[Stored records]
***
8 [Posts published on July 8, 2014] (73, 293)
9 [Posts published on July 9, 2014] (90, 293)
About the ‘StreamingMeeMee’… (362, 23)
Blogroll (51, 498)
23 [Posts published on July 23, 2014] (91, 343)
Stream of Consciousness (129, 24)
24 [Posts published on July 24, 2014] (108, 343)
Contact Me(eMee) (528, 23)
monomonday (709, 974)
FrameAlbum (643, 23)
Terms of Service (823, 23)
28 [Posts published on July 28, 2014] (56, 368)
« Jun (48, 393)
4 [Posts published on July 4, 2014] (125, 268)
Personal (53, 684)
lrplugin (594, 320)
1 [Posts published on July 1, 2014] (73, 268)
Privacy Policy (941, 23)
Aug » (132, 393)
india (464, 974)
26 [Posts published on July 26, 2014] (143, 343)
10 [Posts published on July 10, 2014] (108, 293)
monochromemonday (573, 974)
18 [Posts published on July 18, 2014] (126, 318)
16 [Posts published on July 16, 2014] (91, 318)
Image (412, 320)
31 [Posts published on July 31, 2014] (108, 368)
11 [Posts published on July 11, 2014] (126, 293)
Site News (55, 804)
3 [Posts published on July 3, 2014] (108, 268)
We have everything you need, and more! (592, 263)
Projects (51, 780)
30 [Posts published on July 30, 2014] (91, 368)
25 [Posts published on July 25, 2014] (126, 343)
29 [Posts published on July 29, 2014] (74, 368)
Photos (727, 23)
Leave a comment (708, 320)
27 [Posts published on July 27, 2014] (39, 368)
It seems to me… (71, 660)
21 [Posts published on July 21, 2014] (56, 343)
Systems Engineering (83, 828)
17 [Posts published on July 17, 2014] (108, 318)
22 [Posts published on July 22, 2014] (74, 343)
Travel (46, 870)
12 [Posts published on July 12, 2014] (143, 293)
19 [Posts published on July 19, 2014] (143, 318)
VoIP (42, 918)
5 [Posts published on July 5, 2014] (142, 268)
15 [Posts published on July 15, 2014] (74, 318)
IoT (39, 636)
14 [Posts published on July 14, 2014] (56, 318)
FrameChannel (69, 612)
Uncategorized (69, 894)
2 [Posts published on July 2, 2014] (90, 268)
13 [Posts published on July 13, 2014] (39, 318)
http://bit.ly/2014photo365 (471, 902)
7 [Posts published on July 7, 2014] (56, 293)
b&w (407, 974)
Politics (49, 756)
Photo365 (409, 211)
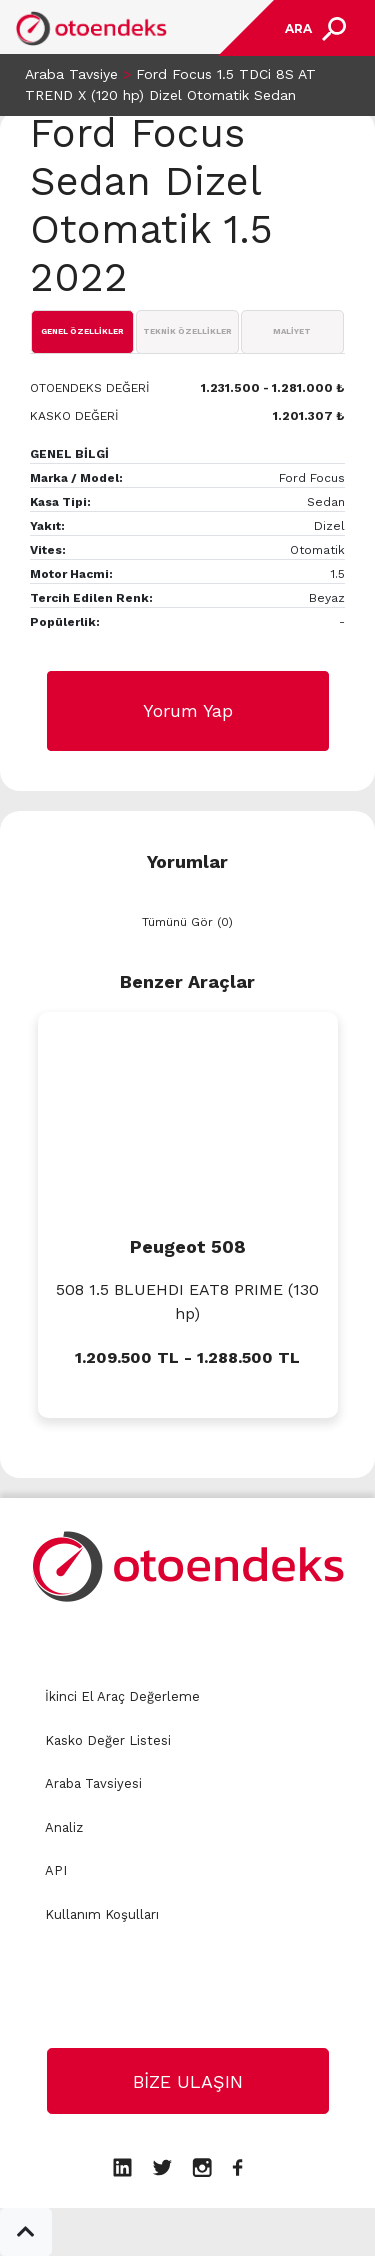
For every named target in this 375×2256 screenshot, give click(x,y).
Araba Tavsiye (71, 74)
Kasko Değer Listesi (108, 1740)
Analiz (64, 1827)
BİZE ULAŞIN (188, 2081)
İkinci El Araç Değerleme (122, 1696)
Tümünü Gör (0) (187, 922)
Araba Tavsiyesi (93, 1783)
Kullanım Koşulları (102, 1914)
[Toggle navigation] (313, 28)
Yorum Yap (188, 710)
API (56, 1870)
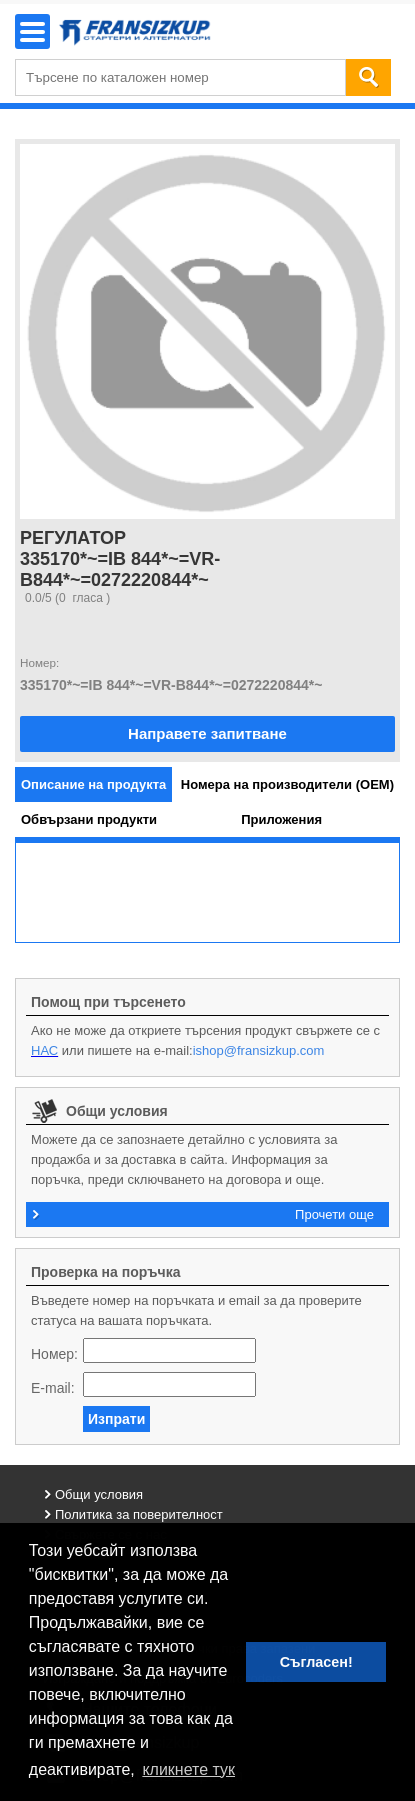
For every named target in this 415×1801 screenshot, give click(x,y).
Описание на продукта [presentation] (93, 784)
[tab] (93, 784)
***
▸ **Exercise brief**: Give back the records above exactly. Pictures stay out.

▸ **Answer to the problem**:
8 [Posts published on July 8, 2014] (73, 293)
9 [Posts published on July 9, 2014] (90, 293)
About the ‘StreamingMeeMee’… (362, 23)
Blogroll (51, 498)
23 [Posts published on July 23, 2014] (91, 343)
Stream of Consciousness (129, 24)
24 [Posts published on July 24, 2014] (108, 343)
Contact Me(eMee) (528, 23)
monomonday (709, 974)
FrameAlbum (643, 23)
Terms of Service (823, 23)
28 [Posts published on July 28, 2014] (56, 368)
« Jun (48, 393)
4 [Posts published on July 4, 2014] (125, 268)
Personal (53, 684)
lrplugin (594, 320)
1 [Posts published on July 1, 2014] (73, 268)
Privacy Policy (941, 23)
Aug » (132, 393)
india (464, 974)
26 [Posts published on July 26, 2014] (143, 343)
10 [Posts published on July 10, 2014] (108, 293)
monochromemonday (573, 974)
18 [Posts published on July 18, 2014] (126, 318)
16 [Posts published on July 16, 2014] (91, 318)
Image (412, 320)
31 [Posts published on July 31, 2014] (108, 368)
11 [Posts published on July 11, 2014] (126, 293)
Site News (55, 804)
3 [Posts published on July 3, 2014] (108, 268)
We have everything you need, and more! (592, 263)
Projects (51, 780)
30 [Posts published on July 30, 2014] (91, 368)
25 [Posts published on July 25, 2014] (126, 343)
29 [Posts published on July 29, 2014] (74, 368)
Photos (727, 23)
Leave a comment (708, 320)
27 [Posts published on July 27, 2014] (39, 368)
It seems to me… (71, 660)
21 [Posts published on July 21, 2014] (56, 343)
Systems Engineering (83, 828)
17 [Posts published on July 17, 2014] (108, 318)
22 [Posts published on July 22, 2014] (74, 343)
Travel (46, 870)
12 [Posts published on July 12, 2014] (143, 293)
19 [Posts published on July 19, 2014] (143, 318)
VoIP (42, 918)
5 [Posts published on July 5, 2014] (142, 268)
15 [Posts published on July 15, 2014] (74, 318)
IoT (39, 636)
14 [Posts published on July 14, 2014] (56, 318)
FrameChannel (69, 612)
Uncategorized (69, 894)
2 [Posts published on July 2, 2014] (90, 268)
13 [Posts published on July 13, 2014] (39, 318)
http://bit.ly/2014photo365 (471, 902)
7 [Posts published on July 7, 2014] (56, 293)
b&w (407, 974)
Politics (49, 756)
Photo365 (409, 211)
For every named target in this 375×2256 screenshot, give click(x,y).
Araba Tavsiye (71, 74)
Kasko Değer Listesi (108, 1740)
Analiz (64, 1827)
BİZE ULAŞIN (188, 2081)
İkinci El Araç Değerleme (122, 1696)
Tümünü Gör (0) (187, 922)
Araba Tavsiyesi (93, 1783)
Kullanım Koşulları (102, 1914)
[Toggle navigation] (313, 28)
Yorum Yap (188, 710)
API (56, 1870)
For every named target in this 415×1801 screenshot, give click(x,y).
Описание на продукта [presentation] (93, 784)
[tab] (93, 784)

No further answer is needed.